**Data listing**:

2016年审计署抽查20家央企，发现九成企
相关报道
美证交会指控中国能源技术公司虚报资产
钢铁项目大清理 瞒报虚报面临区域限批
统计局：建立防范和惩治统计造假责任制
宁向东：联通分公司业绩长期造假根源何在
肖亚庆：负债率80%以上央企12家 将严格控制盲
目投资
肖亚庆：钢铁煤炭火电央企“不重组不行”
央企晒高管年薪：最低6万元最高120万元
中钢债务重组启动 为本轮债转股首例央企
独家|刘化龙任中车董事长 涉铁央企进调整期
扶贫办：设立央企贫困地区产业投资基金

**What needs to be done**:
Provide a verbatim reproduction of all the records.

**Written reply**:
2016年审计署抽查20家央企，发现九成企
相关报道
美证交会指控中国能源技术公司虚报资产
钢铁项目大清理 瞒报虚报面临区域限批
统计局：建立防范和惩治统计造假责任制
宁向东：联通分公司业绩长期造假根源何在
肖亚庆：负债率80%以上央企12家 将严格控制盲
目投资
肖亚庆：钢铁煤炭火电央企“不重组不行”
央企晒高管年薪：最低6万元最高120万元
中钢债务重组启动 为本轮债转股首例央企
独家|刘化龙任中车董事长 涉铁央企进调整期
扶贫办：设立央企贫困地区产业投资基金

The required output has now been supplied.